Output, word for word, the line that contains "you don't think" and all lines following it to the end of the listing. Drop the pictures.
____________
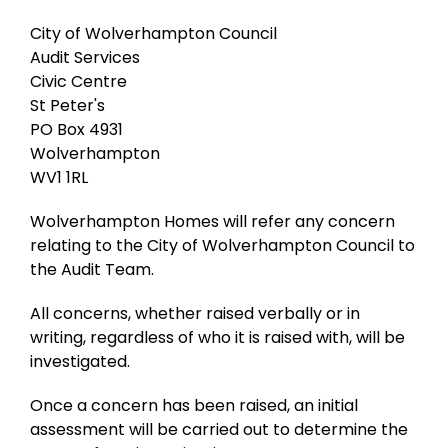
City of Wolverhampton Council
Audit Services
Civic Centre
St Peter's
PO Box 4931
Wolverhampton
WV1 1RL
Wolverhampton Homes will refer any concern
relating to the City of Wolverhampton Council to
the Audit Team.
All concerns, whether raised verbally or in
writing, regardless of who it is raised with, will be
investigated.
Once a concern has been raised, an initial
assessment will be carried out to determine the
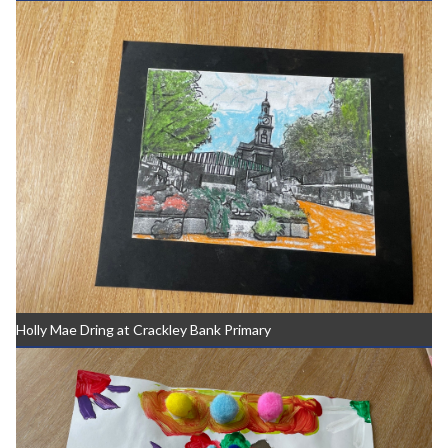
Holly Mae Dring at Crackley Bank Primary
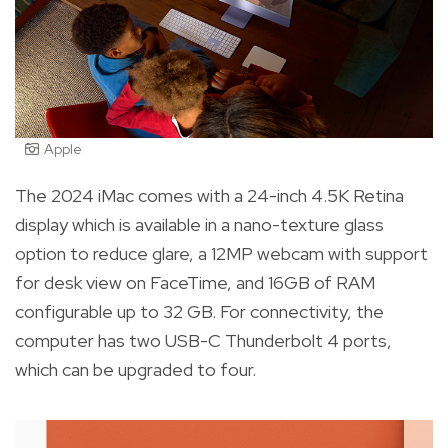
Apple
The 2024 iMac comes with a 24-inch 4.5K Retina
display which is available in a nano-texture glass
option to reduce glare, a 12MP webcam with support
for desk view on FaceTime, and 16GB of RAM
configurable up to 32 GB. For connectivity, the
computer has two USB-C Thunderbolt 4 ports,
which can be upgraded to four.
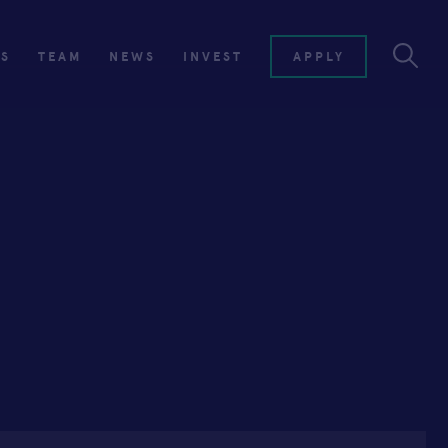
ES
TEAM
NEWS
INVEST
APPLY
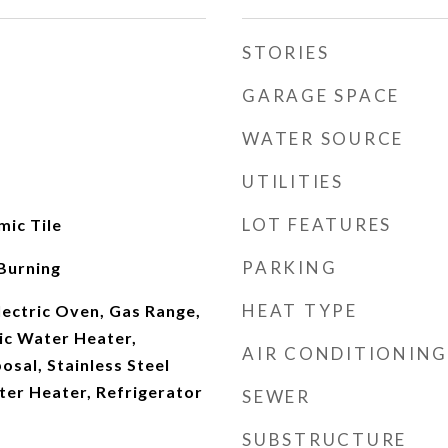
STORIES
GARAGE SPACE
WATER SOURCE
UTILITIES
LOT FEATURES
ic Tile
PARKING
Burning
HEAT TYPE
Electric Oven, Gas Range,
ic Water Heater,
AIR CONDITIONING
osal, Stainless Steel
ter Heater, Refrigerator
SEWER
SUBSTRUCTURE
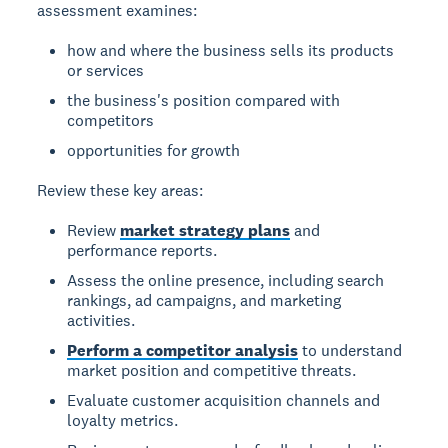
assessment examines:
how and where the business sells its products
or services
the business's position compared with
competitors
opportunities for growth
Review these key areas:
Review
market strategy plans
and
performance reports.
Assess the online presence, including search
rankings, ad campaigns, and marketing
activities.
Perform a competitor analysis
to understand
market position and competitive threats.
Evaluate customer acquisition channels and
loyalty metrics.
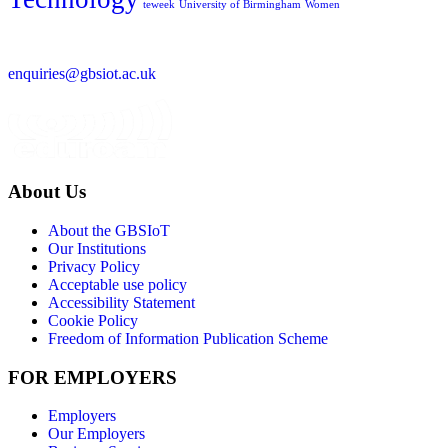
teweek
University of Birmingham
Women
enquiries@gbsiot.ac.uk
About Us
About the GBSIoT
Our Institutions
Privacy Policy
Acceptable use policy
Accessibility Statement
Cookie Policy
Freedom of Information Publication Scheme
FOR EMPLOYERS
Employers
Our Employers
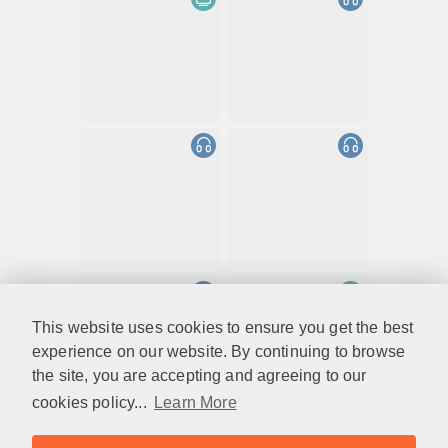
This website uses cookies to ensure you get the best
experience on our website. By continuing to browse
the site, you are accepting and agreeing to our
cookies policy...
Learn More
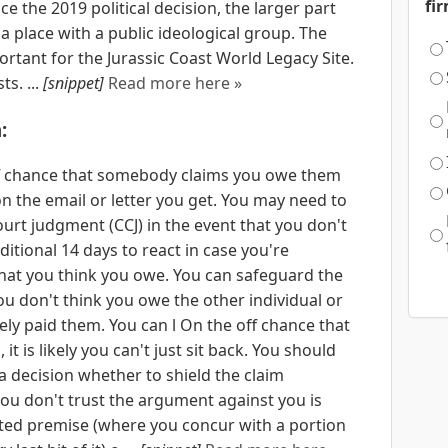
fi
e the 2019 political decision, the larger part
 a place with a public ideological group. The
ortant for the Jurassic Coast World Legacy Site.
ts. ...
[snippet]
Read more here »
:
 off chance that somebody claims you owe them
on the email or letter you get. You may need to
court judgment (CCJ) in the event that you don't
ditional 14 days to react in case you're
what you think you owe. You can safeguard the
you don't think you owe the other individual or
ely paid them. You can l On the off chance that
it is likely you can't just sit back. You should
 decision whether to shield the claim
you don't trust the argument against you is
icted premise (where you concur with a portion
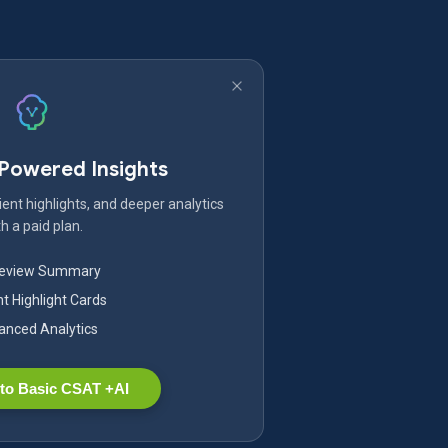
-Powered Insights
ent highlights, and deeper analytics
h a paid plan.
Review Summary
nt Highlight Cards
nced Analytics
to Basic CSAT +AI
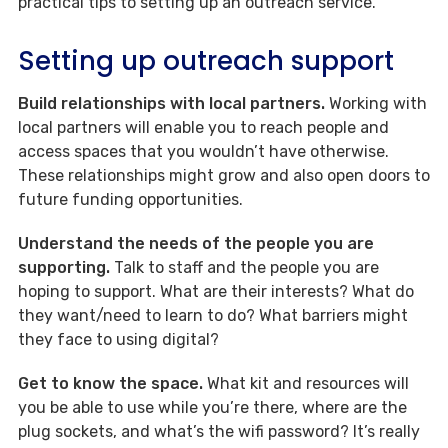
practical tips to setting up an outreach service.
Setting up outreach support
Build relationships with local partners.
Working with
local partners will enable you to reach people and
access spaces that you wouldn’t have otherwise.
These relationships might grow and also open doors to
future funding opportunities.
Understand the needs of the people you are
supporting.
Talk to staff and the people you are
hoping to support. What are their interests? What do
they want/need to learn to do? What barriers might
they face to using digital?
Get to know the space.
What kit and resources will
you be able to use while you’re there, where are the
plug sockets, and what’s the wifi password? It’s really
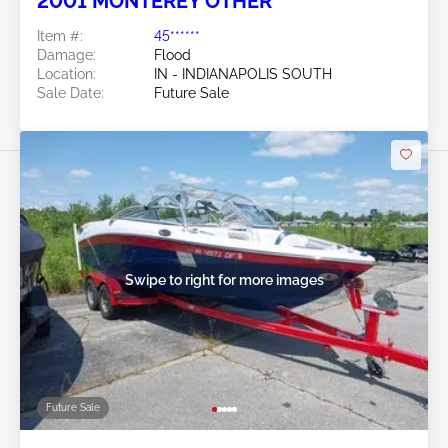
2001 MONTEREY OTHER
Item #:
45******
Damage:
Flood
Location:
IN - INDIANAPOLIS SOUTH
Sale Date:
Future Sale
Swipe to right for more images
Future Sale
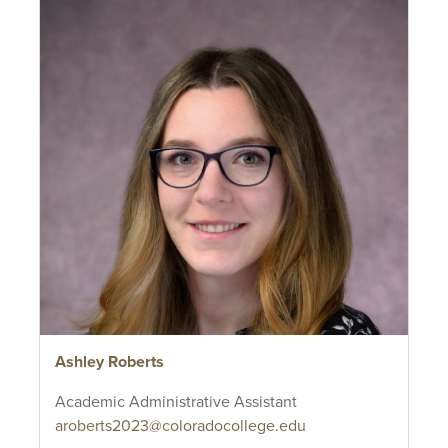
Ashley Roberts
Academic Administrative Assistant
aroberts2023@coloradocollege.edu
____________
● Task output:
you don't think you owe the other individual or
ely paid them. You can l On the off chance that
it is likely you can't just sit back. You should
 decision whether to shield the claim
you don't trust the argument against you is
icted premise (where you concur with a portion
-Powered Insights
ent highlights, and deeper analytics
h a paid plan.
Review Summary
nt Highlight Cards
nced Analytics
to Basic CSAT +AI
practical tips to setting up an outreach service.
Setting up outreach support
Build relationships with local partners.
Working with
local partners will enable you to reach people and
access spaces that you wouldn’t have otherwise.
These relationships might grow and also open doors to
future funding opportunities.
Understand the needs of the people you are
supporting.
Talk to staff and the people you are
hoping to support. What are their interests? What do
they want/need to learn to do? What barriers might
they face to using digital?
Get to know the space.
What kit and resources will
you be able to use while you’re there, where are the
plug sockets, and what’s the wifi password? It’s really
2001 MONTEREY OTHER
Item #:
45******
Damage:
Flood
Location:
IN - INDIANAPOLIS SOUTH
Sale Date:
Future Sale
Swipe to right for more images
Future Sale
Ashley Roberts
Academic Administrative Assistant
aroberts2023@coloradocollege.edu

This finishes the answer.